Apesar de toda essa aura célebre, poucas pessoas do mundo dos negócios enxergam o potencial do esporte que vai além do ativo-troféu. Não só no Brasil, o esporte ainda não é visto como uma classe de ativo para ser investido. Há alguns motivos para isso: falta de profissionalismo em ligas e empresas, governança frágil, processos corporativos amadores e centrados no fundador da equipe ou campeonato. Alguns números, porém, mostram que há, sim, boas teses de investimento. Nos Estados Unidos, essa indústria gira em torno dos US$ 6 trilhões, segundo especialistas.
“O principal produto do esporte brasileiro é o futebol, onde vemos um volume de, aproximadamente, R$ 5 bilhões em direitos comprados”, afirmou o executivo do Itaú BBA. “Com os movimentos certos, esse volume pode até quadruplicar em até dez anos”, projeta o executivo, que está há pouco mais de um ano no Itaú, onde entrou para estruturar negócios no esporte, entretenimento e mídia.
Ávila conta que o Itaú investe há anos em esporte e entretenimento, mas do ponto de vista do marketing e branding. “Itaú é patrocinador da seleção [brasileira de futebol masculino]. Compra muita mídia voltada para o esporte na TV Globo, na Live Mode, na KZTV”, diz.
Há pouco tempo, porém, o banco entendeu que poderia investir encarando o esporte como um negócio, segundo Ávila. Ele conta que a direção do Itaú observou que o esporte e o entretenimento entraram num momento de inflexão tanto do ponto de vista de governança quanto de capital novo fluindo para esse setor.
“Nesse processo de amadurecimento, o banco foi tentando entender como poderia jogar esse jogo e percebeu que, dentro do universo de M&A, existe escala para trabalhar. Esse é o ponto principal”, afirmou.

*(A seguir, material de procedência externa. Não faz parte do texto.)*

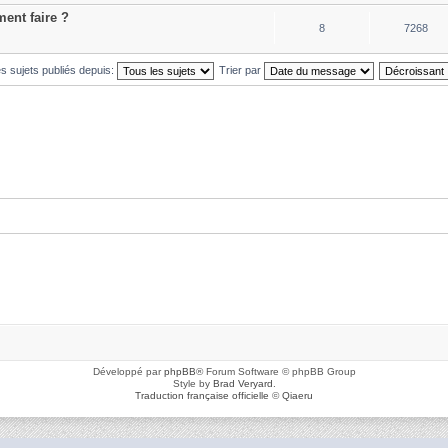
ent faire ?
8
7268
es sujets publiés depuis:
Trier par
Développé par
phpBB
® Forum Software © phpBB Group
Style by
Brad Veryard
.
Traduction française officielle
©
Qiaeru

Além de o banco de investimentos buscar clientes para M&A (fusões e aquisições) ou que precisam levantar capital via emissão de títulos de dívida, outras áreas procuram ativamente oportunidades. No segmento corporativo, um núcleo busca entender quais são “as dores”, por exemplo, de uma liga de skate. Talvez seja obter crédito para capital de giro ou apenas alguém para fazer a gestão de recursos recorrentes. No private banking, a ideia é entender como atrair e atender os atletas profissionais com milhões de reais para administrar. “Os valores que os atletas recebiam antigamente não são nada quando comparamos aos dias de hoje. Hoje, há muito mais atletas com centenas de milhões de reais e sem atendimento”, disse.
Ávila não abre quais são os deals capitaneados pelo Itaú. Adianta que o banco está assessorando clubes de futebol, ligas esportivas, empresas de mídia, empresas de entretenimento. “Os negócios estão começando a acontecer. Temos um pipeline grande de operações em andamento. Mas é preciso dar o tempo certo ao ciclo natural de um M&A”, afirmou. “Devemos anunciar bastante coisa mais à frente”, acrescentou.
A bola está em jogo. E o jogo, segundo o Itaú BBA, é de campeonato grande. Agora, é esperar para ver quem vai levar o melhor troféu para casa.